◆ **Directions for this task**: Copy word for word the lines of the records below, beginning at the one with "29 mars 2022" and finishing at the one with "lla för att", ends included, but none of the pictures.

────

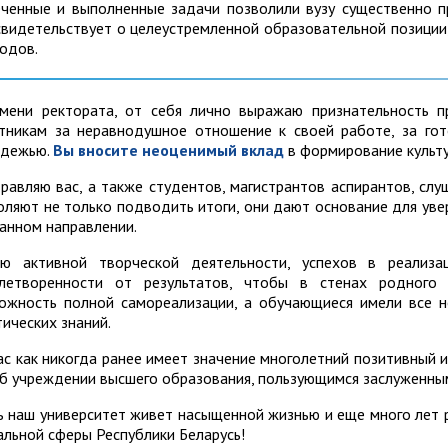
ченные и выполненные задачи позволили вузу
существенно п
свидетельствует о целеустремленной образовательной позиции
одов.
мени ректората, от себя лично выражаю признательность пр
тникам за неравнодушное отношение к своей работе, за гот
дежью.
Вы вносите неоценимый вклад
в формирование культу
равляю вас, а также студентов, магистрантов аспирантов, сл
оляют не только подводить итоги, они дают основание для уве
анном направлении.
ю активной творческой деятельности, успехов в реализац
летворенности от результатов, чтобы в стенах родного 
ожность полной самореализации, а обучающиеся имели все 
тических знаний.
ас как никогда ранее имеет значение многолетний позитивный
об учреждении высшего образования, пользующимся заслуженны
ь наш университет живет насыщенной жизнью и еще много лет р
альной сферы Республики Беларусь!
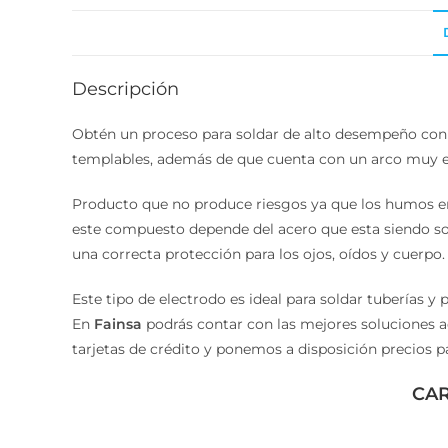
Descripción
Obtén un proceso para soldar de alto desempeño con
templables, además de que cuenta con un arco muy est
Producto que no produce riesgos ya que los humos e
este compuesto depende del acero que esta siendo sold
una correcta protección para los ojos, oídos y cuerpo.
Este tipo de electrodo es ideal para soldar tuberías 
En
Fainsa
podrás contar con las mejores soluciones 
tarjetas de crédito y ponemos a disposición precios pa
CAR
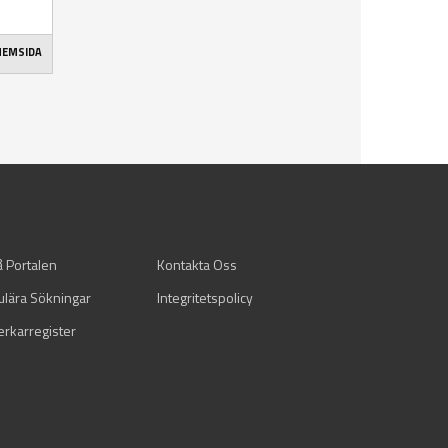
 HEMSIDA
å Portalen
Kontakta Oss
ulära Sökningar
Integritetspolicy
verkarregister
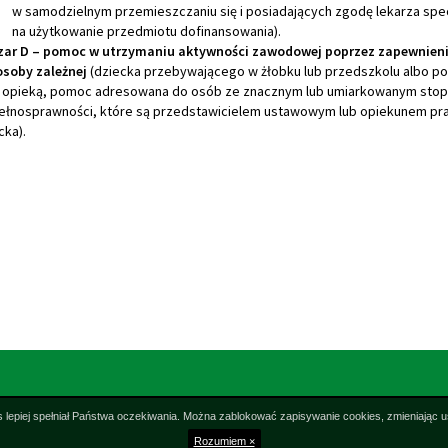
w samodzielnym przemieszczaniu się i posiadających zgodę lekarza spec
na użytkowanie przedmiotu dofinansowania).
ar D – pomoc w utrzymaniu aktywności zawodowej poprzez zapewnieni
osoby zależnej
(dziecka przebywającego w żłobku lub przedszkolu albo po
 opieką, pomoc adresowana do osób ze znacznym lub umiarkowanym sto
ełnosprawności, które są przedstawicielem ustawowym lub opiekunem p
cka).
 lepiej spełniał Państwa oczekiwania. Można zablokować zapisywanie cookies, zmieniając u
Rozumiem ×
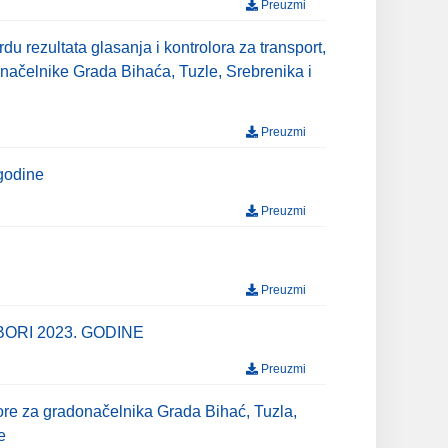
Preuzmi
u rezultata glasanja i kontrolora za transport,
donačelnike Grada Bihaća, Tuzle, Srebrenika i
Preuzmi
 godine
Preuzmi
Preuzmi
ORI 2023. GODINE
Preuzmi
bore za gradonačelnika Grada Bihać, Tuzla,
e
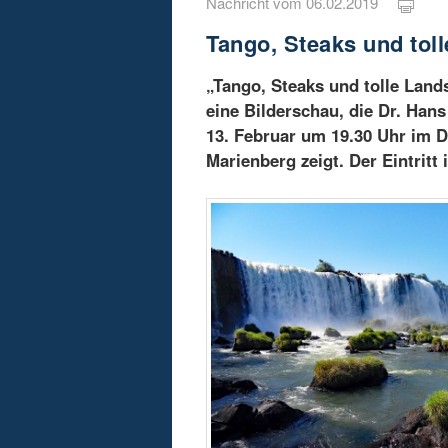
Nachricht vom 06.02.2019
Tango, Steaks und tol
„Tango, Steaks und tolle Lands
eine Bilderschau, die Dr. Ha
13. Februar um 19.30 Uhr im 
Marienberg zeigt. Der Eintritt i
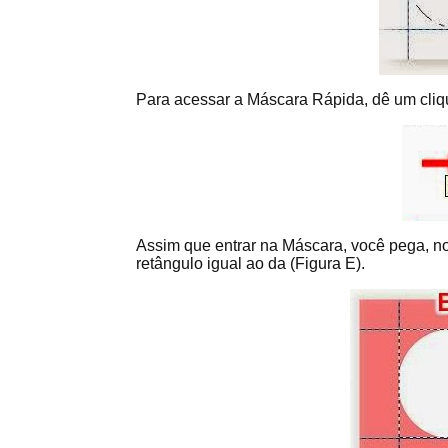
Para acessar a Máscara Rápida, dê um clique
Assim que entrar na Máscara, você pega, n
retângulo igual ao da (Figura E).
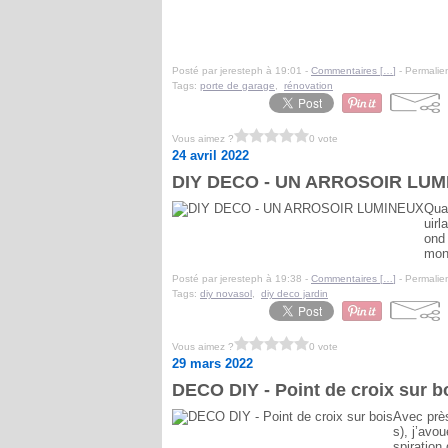
Posté par jeresteph à 19:01 -
Commentaires [
…
]
- Permalien
Tags:
porte de garage
,
rénovation
Vous aimez ?
0 vote
24 avril 2022
DIY DECO - UN ARROSOIR LUM
Quan
uirl
ond 
mon 
Posté par jeresteph à 19:38 -
Commentaires [
…
]
- Permalien
Tags:
diy novasol
,
diy deco jardin
Vous aimez ?
0 vote
29 mars 2022
DECO DIY - Point de croix sur b
Avec près
s), j’avou
spiration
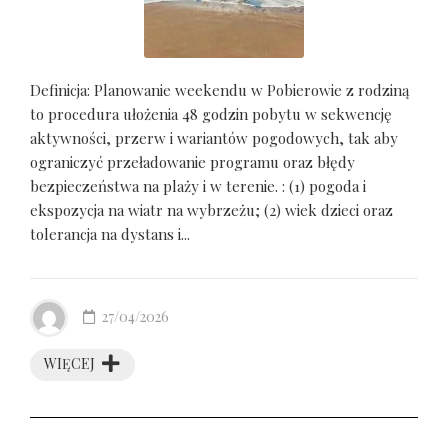
Definicja: Planowanie weekendu w Pobierowie z rodziną
to procedura ułożenia 48 godzin pobytu w sekwencję
aktywności, przerw i wariantów pogodowych, tak aby
ograniczyć przeładowanie programu oraz błędy
bezpieczeństwa na plaży i w terenie. : (1) pogoda i
ekspozycja na wiatr na wybrzeżu; (2) wiek dzieci oraz
tolerancja na dystans i...
27/04/2026
WIĘCEJ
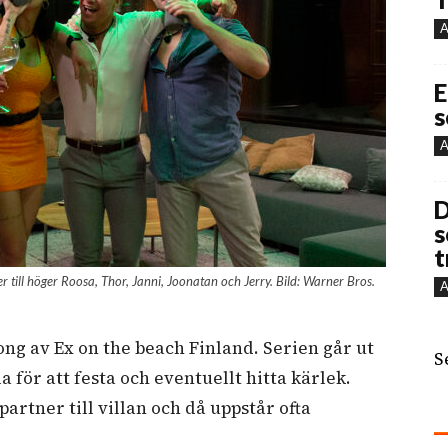
A
E
s
A
D
s
t
er till höger Roosa, Thor, Janni, Joonatan och Jerry. Bild: Warner Bros.
A
ng av Ex on the beach Finland. Serien går ut
S
lla för att festa och eventuellt hitta kärlek.
artner till villan och då uppstår ofta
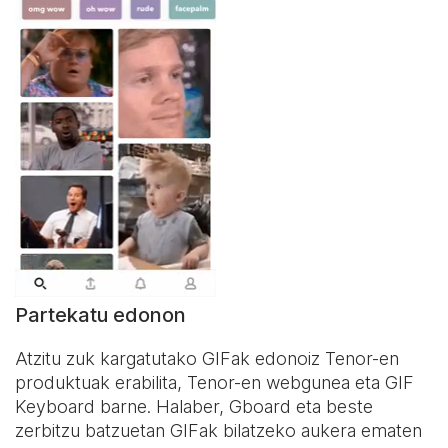
Partekatu edonon
Atzitu zuk kargatutako GIFak edonoiz Tenor-en
produktuak erabilita, Tenor-en webgunea eta
GIF
Keyboard
barne. Halaber, Gboard eta beste
zerbitzu batzuetan GIFak bilatzeko aukera ematen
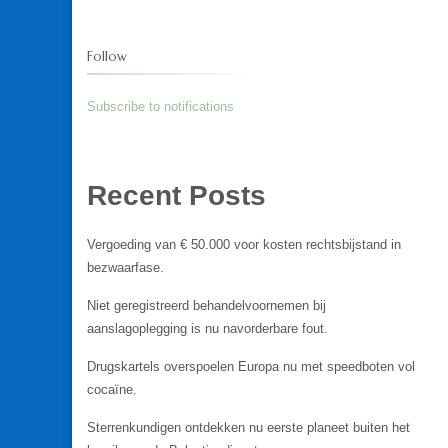
Follow
Subscribe to notifications
Recent Posts
Vergoeding van € 50.000 voor kosten rechtsbijstand in
bezwaarfase.
Niet geregistreerd behandelvoornemen bij
aanslagoplegging is nu navorderbare fout.
Drugskartels overspoelen Europa nu met speedboten vol
cocaïne.
Sterrenkundigen ontdekken nu eerste planeet buiten het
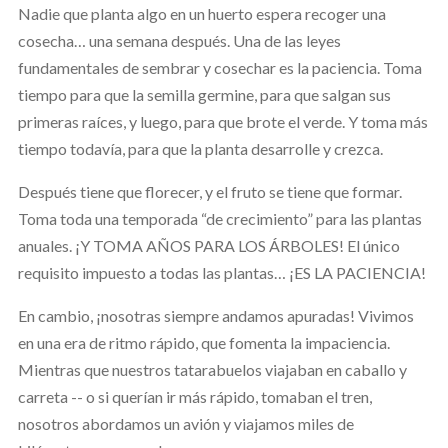
Nadie que planta algo en un huerto espera recoger una
cosecha… una semana después. Una de las leyes
fundamentales de sembrar y cosechar es la paciencia. Toma
tiempo para que la semilla germine, para que salgan sus
primeras raíces, y luego, para que brote el verde. Y toma más
tiempo todavía, para que la planta desarrolle y crezca.
Después tiene que florecer, y el fruto se tiene que formar.
Toma toda una temporada “de crecimiento” para las plantas
anuales. ¡Y TOMA AÑOS PARA LOS ÁRBOLES! El único
requisito impuesto a todas las plantas… ¡ES LA PACIENCIA!
En cambio, ¡nosotras siempre andamos apuradas! Vivimos
en una era de ritmo rápido, que fomenta la impaciencia.
Mientras que nuestros tatarabuelos viajaban en caballo y
carreta -- o si querían ir más rápido, tomaban el tren,
nosotros abordamos un avión y viajamos miles de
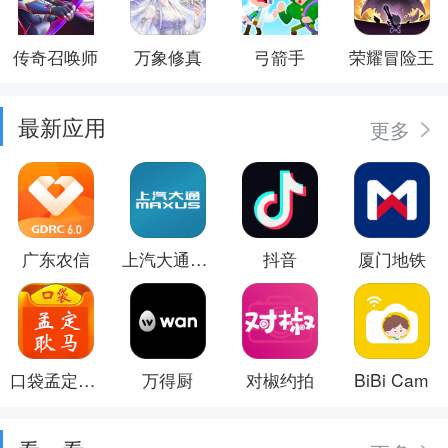
传奇召唤师
万象修真
弓箭手
荣耀冒险王
最新应用
更多
广东农信
上汽大通MAXUS
抖音
厦门地铁
口袋孟定耿马
万得厨
对椒约拍
BiBi Cam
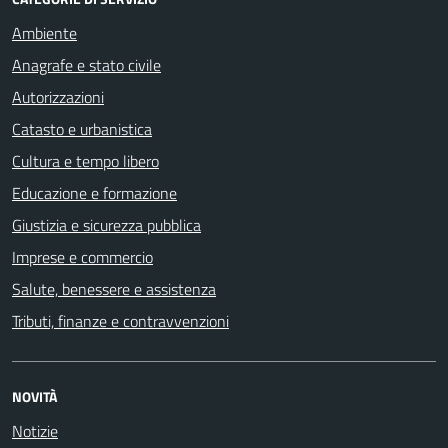
Ambiente
Anagrafe e stato civile
Autorizzazioni
Catasto e urbanistica
Cultura e tempo libero
Educazione e formazione
Giustizia e sicurezza pubblica
Imprese e commercio
Salute, benessere e assistenza
Tributi, finanze e contravvenzioni
NOVITÀ
Notizie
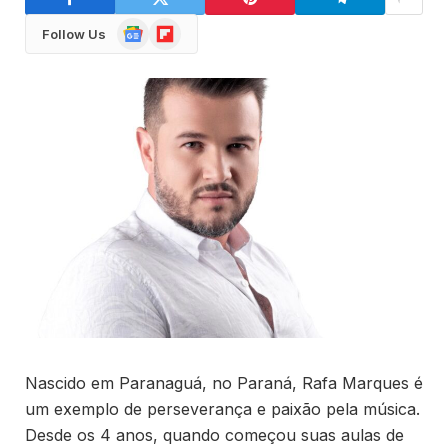
Google
Flipboard
Follow Us
News
Nascido em Paranaguá, no Paraná, Rafa Marques é
um exemplo de perseverança e paixão pela música.
Desde os 4 anos, quando começou suas aulas de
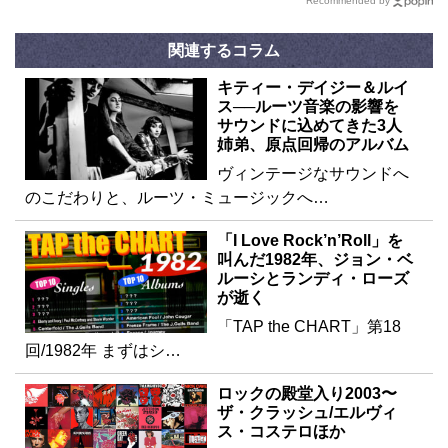
Recommended by
関連するコラム
キティー・デイジー＆ルイ
ス──ルーツ音楽の影響を
サウンドに込めてきた3人
姉弟、原点回帰のアルバム
ヴィンテージなサウンドへ
のこだわりと、ルーツ・ミュージックへ…
「I Love Rock’n’Roll」を
叫んだ1982年、ジョン・ベ
ルーシとランディ・ローズ
が逝く
「TAP the CHART」第18
回/1982年 まずはシ…
ロックの殿堂入り2003〜
ザ・クラッシュ/エルヴィ
ス・コステロほか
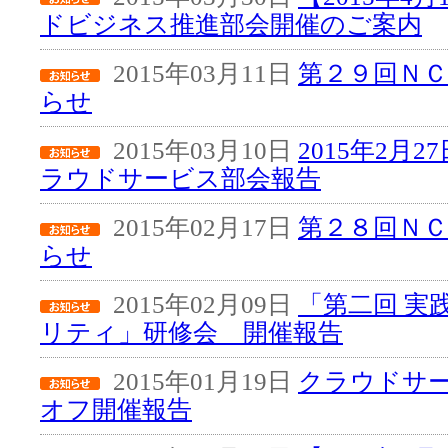
ドビジネス推進部会開催のご案内
2015年03月11日
第２９回Ｎ
らせ
2015年03月10日
2015年2月
ラウドサービス部会報告
2015年02月17日
第２８回Ｎ
らせ
2015年02月09日
「第二回 実
リティ」研修会 開催報告
2015年01月19日
クラウドサ
オフ開催報告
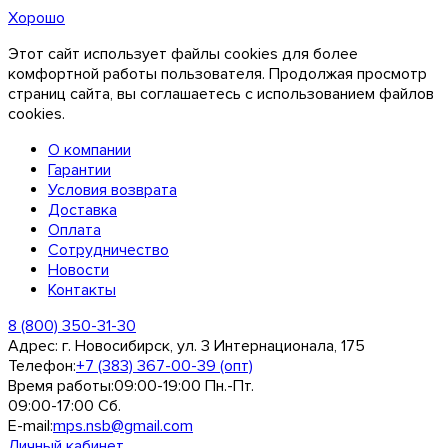
Хорошо
Этот сайт использует файлы cookies для более
комфортной работы пользователя. Продолжая просмотр
страниц сайта, вы соглашаетесь с использованием файлов
cookies.
О компании
Гарантии
Условия возврата
Доставка
Оплата
Сотрудничество
Новости
Контакты
8 (800) 350-31-30
Адрес:
г. Новосибирск, ул. 3 Интернационала, 175
Телефон:
+7 (383) 367-00-39 (опт)
Время работы:
09:00-19:00 Пн.-Пт.
09:00-17:00 Сб.
E-mail:
mps.nsb@gmail.com
Личный кабинет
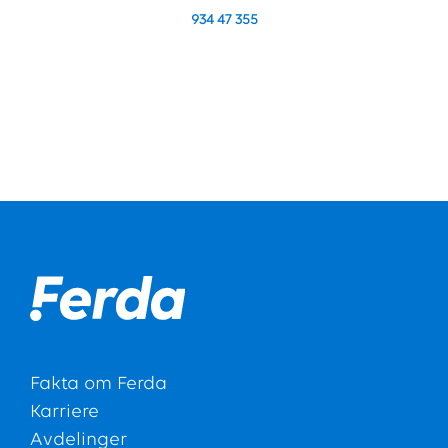
934 47 355
Fakta om Ferda
Karriere
Avdelinger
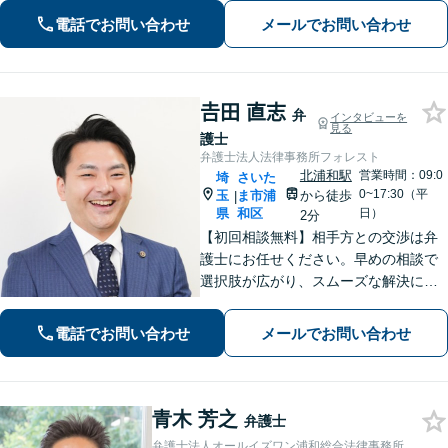
電話でお問い合わせ
メールでお問い合わせ
𠮷田 直志
弁
インタビューを
見る
護士
弁護士法人法律事務所フォレスト
北浦和駅
営業時間：09:0
埼
さいた
0~17:30（平
玉
ま市浦
から徒歩
|
県
和区
日）
2分
【初回相談無料】相手方との交渉は弁
護士にお任せください。早めの相談で
選択肢が広がり、スムーズな解決につ
ながります。【不貞慰謝料請求の経験
豊富】【示談成功・不起訴獲得の実績
電話でお問い合わせ
メールでお問い合わせ
豊富】あなたの権利を守り、最善の結
果を目指します「少年事件の実績多
数」
青木 芳之
弁護士
弁護士法人オールイズワン浦和総合法律事務所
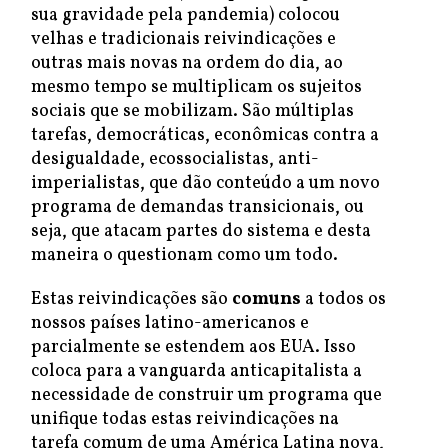
sua gravidade pela pandemia) colocou
velhas e tradicionais reivindicações e
outras mais novas na ordem do dia, ao
mesmo tempo se multiplicam os sujeitos
sociais que se mobilizam. São múltiplas
tarefas, democráticas, econômicas contra a
desigualdade, ecossocialistas, anti-
imperialistas, que dão conteúdo a um novo
programa de demandas transicionais, ou
seja, que atacam partes do sistema e desta
maneira o questionam como um todo.
Estas reivindicações são
comuns
a todos os
nossos países latino-americanos e
parcialmente se estendem aos EUA. Isso
coloca para a vanguarda anticapitalista a
necessidade de construir um programa que
unifique todas estas reivindicações na
tarefa comum de uma América Latina nova,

────

◆ **Solved problem**:
29 mars 2022
DECO DIY - Point de croix sur b
Avec près
s), j’avou
spiration
Definicja: Planowanie weekendu w Pobierowie z rodziną
to procedura ułożenia 48 godzin pobytu w sekwencję
aktywności, przerw i wariantów pogodowych, tak aby
ograniczyć przeładowanie programu oraz błędy
bezpieczeństwa na plaży i w terenie. : (1) pogoda i
ekspozycja na wiatr na wybrzeżu; (2) wiek dzieci oraz
tolerancja na dystans i...
27/04/2026
WIĘCEJ
A
E
s
A
D
s
t
er till höger Roosa, Thor, Janni, Joonatan och Jerry. Bild: Warner Bros.
A
ng av Ex on the beach Finland. Serien går ut
S
lla för att festa och eventuellt hitta kärlek.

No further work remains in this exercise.